La Consob ha inoltre rapidamente rilasciato la prima bozza di regolamento per rendere possibile in Italia la raccolta di capitali tramite portali online (il cosiddetto equity crowdfunding) e ha completato la prima fase di ascolto e consultazione pubblica.

E’ stata l’occasione anche per discutere ampiamente il tema del crowdfunding e la modalità con cui l’Italia sta implementando questa nuova ed innovativa modalità di finanziamento delle aziende. Se Consob continuerà con questa velocità potremo vedere le prime campagne di raccolta di finanziamenti già prima dell’estate e in quel caso saremmo il primo paese al mondo ad uscire con una regolamentazione di legge del crowdfunding via Internet (negli USA il regolamento SEC è in fase di lavorazione da due anni ed è atteso a fine anno).

E’ stato anche rilasciato a fine aprile il regolamento che definisce i requisiti per gli ‘incubatori certificati’, uno degli elementi più peculiari della legge. Si tratta di strutture che, soddisfando tutta una serie di parametri e di caratteristiche, possono accedere al regime di agevolazioni delle startup e sono soggetti qualificati come investitori professionali ai fini del crowdfunding. Il regolamento del Ministero Sviluppo Economico ha pubblicato i criteri su due tabelle distinte, che individuano il meccanismo di calcolo del punteggio ed occorre avere un punteggio minimo in ognuna delle due tabelle per ottenere la certificazione.

In pratica si è un ‘incubatore certificato’ (previa autocertificazione dei parametri da parte degli amministratori) se si dispone di almeno 400 metri quadri adibiti all’attività esclusiva di incubazione, una connessione Internet di almeno 10 Gb e 3 persone interamente dedicate all’attività di incubazione (in cosa poi debba consistere questa attività – con relativi contratti – è tutto da immaginare). Si ottengono punti per ogni candidatura ricevuta, ogni startup incubata, ogni startup che completa il percorso, per il numero di collaboratori, per la percentuale di incremento di lavoratori e di fatturato delle startup, il numero di brevetti registrati e i capitali (o fondi pubblici) raccolti dalle stesse.

Il Decreto prevede inoltre che le Camere di Commercio producano delle analisi periodiche su questi valori con cadenza non superiore ai sei mesi e il Ministero si riserva di modificare i parametri annualmente alla luce di questa analisi.

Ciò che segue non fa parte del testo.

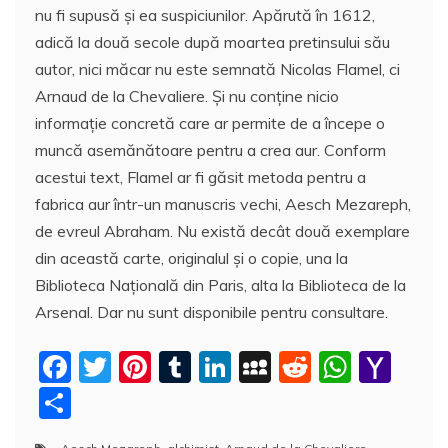
nu fi supusă şi ea suspiciunilor. Apărută în 1612,
adică la două secole după moartea pretinsului său
autor, nici măcar nu este semnată Nicolas Flamel, ci
Arnaud de la Chevaliere. Și nu conţine nicio
informaţie concretă care ar permite de a începe o
muncă asemănătoare pentru a crea aur. Conform
acestui text, Flamel ar fi găsit metoda pentru a
fabrica aur într-un manuscris vechi, Aesch Mezareph,
de evreul Abraham. Nu există decât două exemplare
din această carte, originalul şi o copie, una la
Biblioteca Naţională din Paris, alta la Biblioteca de la
Arsenal. Dar nu sunt disponibile pentru consultare.
F
T
Pi
T
Li
M
R
W
Y
a
w
nt
u
n
y
e
h
a
P
c
itt
er
m
k
S
d
at
h
a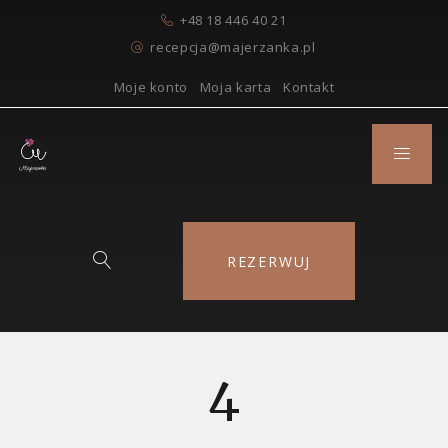
+48 18 446 40 21
recepcja@majerzanka.pl
Moje konto
Moja karta
Kontakt
REZERWUJ
4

E’ atteso ormai a breve il decreto attuativo per la parte degli incentivi fiscali, in particolare quelli (sia privati che aziende) che consentono a chi investe in startup o investitori professionali di startup il recupero di circa il 20%.

Siamo dunque in una fase ancora molto preliminare nell’attuazione del provvedimento per tracciare qualunque tipo di considerazione sulla reale efficacia e sull’impatto di questo provvedimento che altrimenti sembrerebbero in questa fase estremamente modesti. In particolare mancano le risorse finanziarie (oltre agli incentivi fiscali e il crowdfunding, si era parlato anche di un impegno del MISE rispetto a Cassa Depositi e Prestiti all’investimento di 200 milioni di euro in startup tramite l’istituzione di un fondo di fondi di cui però non vi sono notizie).

E’ presumibile che il successo dell’iniziativa nel suo complesso è connesso a se e in che misura incentivi fiscali e crowdfunding riusciranno a far affluire capitali alle startup, rendendo quindi attrattivo l’ingresso in questo regime di agevolazioni. Ma soprattutto il successo a medio-lungo termine in termini di reale contributo allo sviluppo, sarà collegato all’efficacia della legge nell’individuare startup e incubatori realmente qualificati e qualificanti (al di là dei parametri formali che evidentemente non sono in grado di fornire una concreta garanzia che un’impresa sia realmente innovativa e che un incubatore sia realmente qualificato) indirizzando effettivamente su questi le risorse in modo da creare un sano e florido mercato dell’innovazione in Italia.